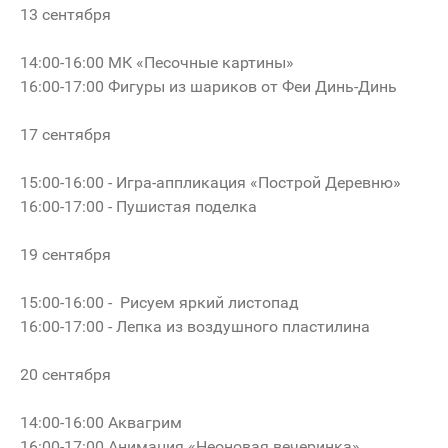
13 сентября
14:00-16:00 МК «Песочные картины»
16:00-17:00 Фигуры из шариков от Феи Динь-Динь
17 сентября
15:00-16:00 - Игра-аппликация «Построй Деревню»
16:00-17:00 - Пушистая поделка
19 сентября
15:00-16:00 - Рисуем яркий листопад
16:00-17:00 - Лепка из воздушного пластилина
20 сентября
14:00-16:00 Аквагрим
16:00-17:00 Анимация «Неоновая вечеринка»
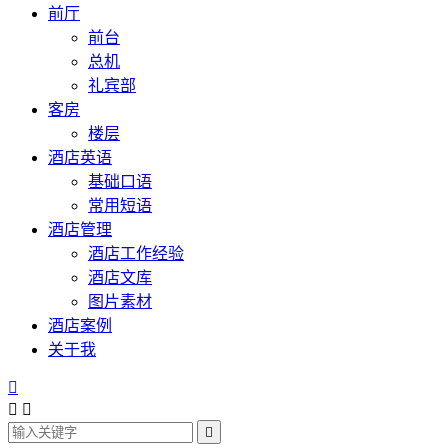
前厅
前台
总机
礼宾部
客房
楼层
酒店英语
基础口语
常用短语
酒店管理
酒店工作经验
酒店文库
图片素材
酒店案例
关于我




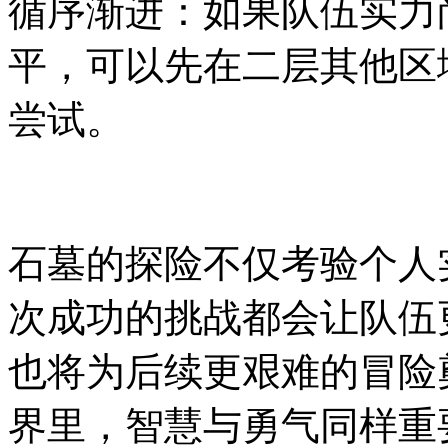
循序渐进：如果队伍实力
平，可以先在二层其他区
尝试。
石墓的探险不仅考验个人
次成功的挑战都会让队伍
也将为后续更艰难的冒险
界里，智慧与勇气同样重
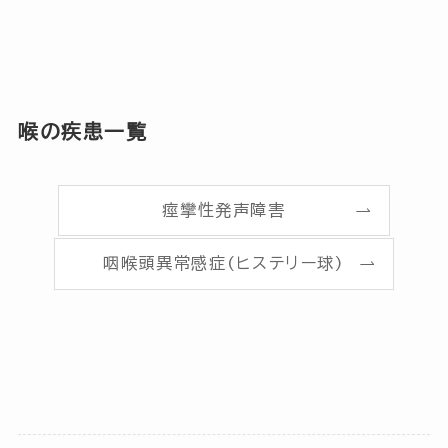
喉の疾患一覧
痙攣性発声障害
咽喉頭異常感症(ヒステリー球)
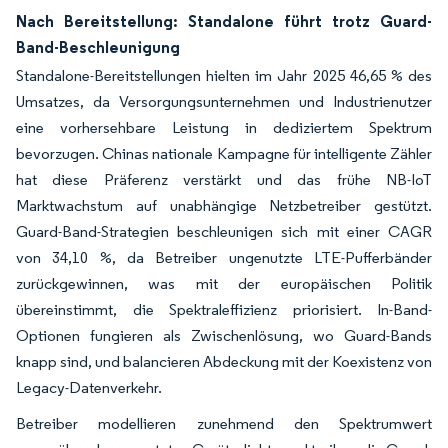
Nach Bereitstellung: Standalone führt trotz Guard-
Band-Beschleunigung
Standalone-Bereitstellungen hielten im Jahr 2025 46,65 % des
Umsatzes, da Versorgungsunternehmen und Industrienutzer
eine vorhersehbare Leistung in dediziertem Spektrum
bevorzugen. Chinas nationale Kampagne für intelligente Zähler
hat diese Präferenz verstärkt und das frühe NB-IoT
Marktwachstum auf unabhängige Netzbetreiber gestützt.
Guard-Band-Strategien beschleunigen sich mit einer CAGR
von 34,10 %, da Betreiber ungenutzte LTE-Pufferbänder
zurückgewinnen, was mit der europäischen Politik
übereinstimmt, die Spektraleffizienz priorisiert. In-Band-
Optionen fungieren als Zwischenlösung, wo Guard-Bands
knapp sind, und balancieren Abdeckung mit der Koexistenz von
Legacy-Datenverkehr.
Betreiber modellieren zunehmend den Spektrumwert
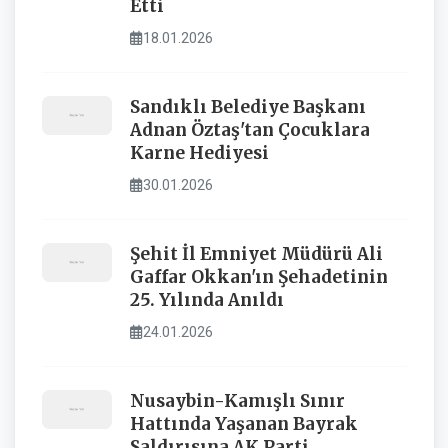
Etti
18.01.2026
Sandıklı Belediye Başkanı
Adnan Öztaş'tan Çocuklara
Karne Hediyesi
30.01.2026
Şehit İl Emniyet Müdürü Ali
Gaffar Okkan'ın Şehadetinin
25. Yılında Anıldı
24.01.2026
Nusaybin-Kamışlı Sınır
Hattında Yaşanan Bayrak
Saldırısına AK Parti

▬▬▬

* _Instructions to follow_
Please set down every record above exactly as it appears, leaving out the pictures.

* _Result_
13 сентября
14:00-16:00 МК «Песочные картины»
16:00-17:00 Фигуры из шариков от Феи Динь-Динь
17 сентября
15:00-16:00 - Игра-аппликация «Построй Деревню»
16:00-17:00 - Пушистая поделка
19 сентября
15:00-16:00 - Рисуем яркий листопад
16:00-17:00 - Лепка из воздушного пластилина
20 сентября
14:00-16:00 Аквагрим
16:00-17:00 Анимация «Неоновая вечеринка»
前厅
前台
总机
礼宾部
客房
楼层
酒店英语
基础口语
常用短语
酒店管理
酒店工作经验
酒店文库
图片素材
酒店案例
关于我




循序渐进：如果队伍实力
平，可以先在二层其他区
尝试。
石墓的探险不仅考验个人
次成功的挑战都会让队伍
也将为后续更艰难的冒险
界里，智慧与勇气同样重
喉の疾患一覧
痙攣性発声障害
咽喉頭異常感症(ヒステリー球)
Nach Bereitstellung: Standalone führt trotz Guard-
Band-Beschleunigung
Standalone-Bereitstellungen hielten im Jahr 2025 46,65 % des
Umsatzes, da Versorgungsunternehmen und Industrienutzer
eine vorhersehbare Leistung in dediziertem Spektrum
bevorzugen. Chinas nationale Kampagne für intelligente Zähler
hat diese Präferenz verstärkt und das frühe NB-IoT
Marktwachstum auf unabhängige Netzbetreiber gestützt.
Guard-Band-Strategien beschleunigen sich mit einer CAGR
von 34,10 %, da Betreiber ungenutzte LTE-Pufferbänder
zurückgewinnen, was mit der europäischen Politik
übereinstimmt, die Spektraleffizienz priorisiert. In-Band-
Optionen fungieren als Zwischenlösung, wo Guard-Bands
knapp sind, und balancieren Abdeckung mit der Koexistenz von
Legacy-Datenverkehr.
Betreiber modellieren zunehmend den Spektrumwert
Etti
18.01.2026
Sandıklı Belediye Başkanı
Adnan Öztaş'tan Çocuklara
Karne Hediyesi
30.01.2026
Şehit İl Emniyet Müdürü Ali
Gaffar Okkan'ın Şehadetinin
25. Yılında Anıldı
24.01.2026
Nusaybin-Kamışlı Sınır
Hattında Yaşanan Bayrak
Saldırısına AK Parti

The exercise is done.